Why
The base model under-reports issues on real Drupal merge requests (high precision,
low recall). This adapter is trained on a hybrid distillation set so the model
both catches real Drupal anti-patterns (synthetic positives) and stays quiet on
clean code (real merged-MR negatives).
Training data
400 teacher-labeled pairs (distillation_v1): 251 positive / 149 negative.
- Positives — 243 synthetic across 26 Drupal anti-patterns (SQLi, XSS sinks,
CSRF-on-GET, broken DI / missing
create(), accessCheck() omissions, recursion
in presave, deprecated APIs, etc.) + 7 real merge-request bugs.
- Negatives — 149 clean, merged MRs from webform, paragraphs, drupal core,
pathauto, commerce, search_api (teacher-verified clean).
Teacher: Claude Opus 4.x. Each pair is
(diff → JSON verdict + findings).
Usage (with the base model)
from transformers import AutoModelForCausalLM, AutoTokenizer
from peft import PeftModel
base = "Qwen/Qwen3-Coder-30B-A3B-Instruct"
tok = AutoTokenizer.from_pretrained(base)
m = AutoModelForCausalLM.from_pretrained(base, device_map="auto", torch_dtype="bfloat16")
m = PeftModel.from_pretrained(m, "bartek-flp/qwen3coder-30b-dcr-lora")
Prompt with the DCR system message (review a diff, output JSON findings only).

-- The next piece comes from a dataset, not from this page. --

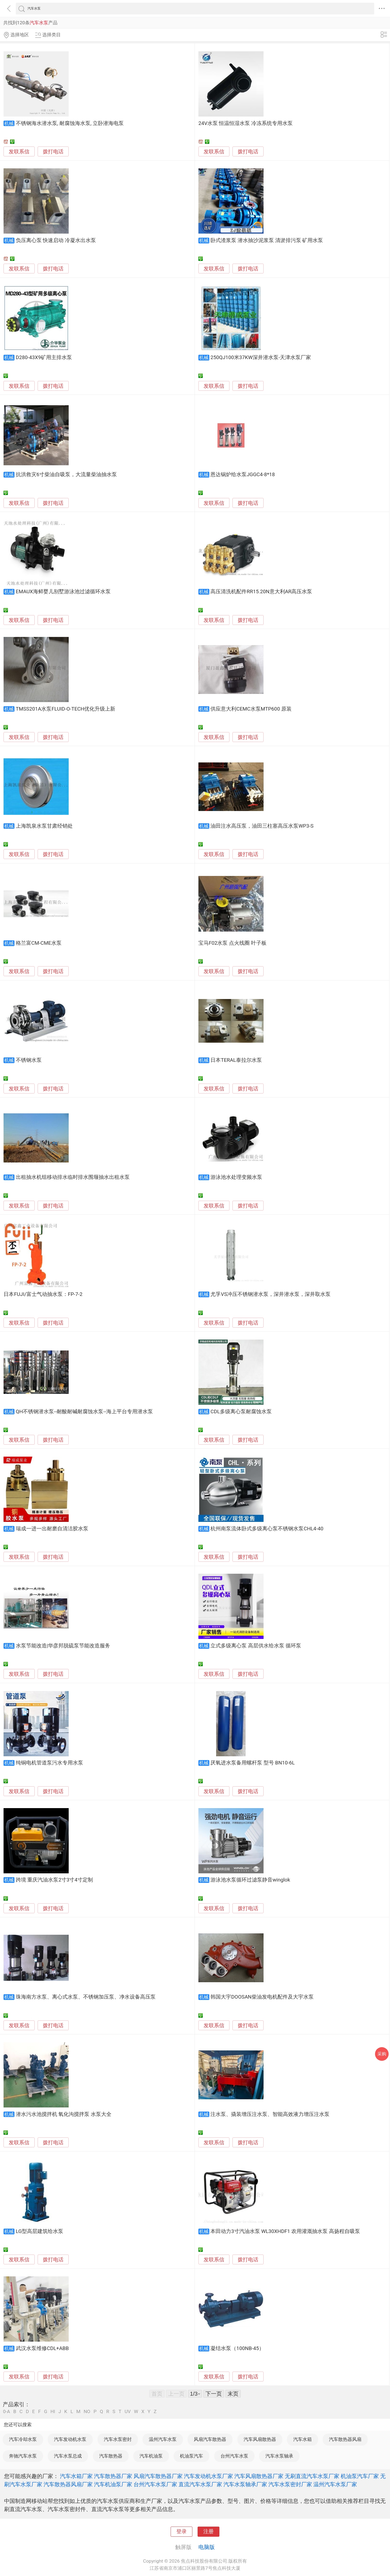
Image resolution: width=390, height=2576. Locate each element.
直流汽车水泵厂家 (200, 2484)
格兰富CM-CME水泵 (39, 943)
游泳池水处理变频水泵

Results (A/B vs base, held-out val)
48 held-out pairs the adapter never saw (27 with a defect, 21 clean), temperature 0, served as the same base weights with the LoRA hot-swapped, so only the training differs.
Table with columns: Metric (n=48), Base, Tuned| Metric (n=48) | Base | Tuned |
|---|
| Verdict accuracy | 83.3% (40/48) | 95.8% (46/48) |
| Positive recall | 81.5% (22/27) | 92.6% (25/27) |
| Negative specificity | 85.7% (18/21) | 100% (21/21) |
| Category match | 40.7% (11/27) | 63.0% (17/27) |
| Invalid JSON | 4/48 | 0/48 |
Honest read: fine-tuning mostly bought reliability and calibration, not raw bug-finding. The base model already detects most issues, but on 4 positives it emitted unparseable JSON (often a stray \Drupal\ backslash) and on 3 clean diffs it raised false alarms. The adapter always returns valid JSON, holds 100% specificity, and names categories better. The cost: it missed two low-severity O(n²) array_merge-in-loop bugs the base model caught. A full report with verbatim side-by-side outputs, covering both the wins and the losses, ships in the project repo under docs/eval/.
Limitations
QLoRA on attention projections only; tuned for diff review, not general chat. The
synthetic positives teach patterns, not every real-world manifestation. Always keep
a human in the loop for security findings.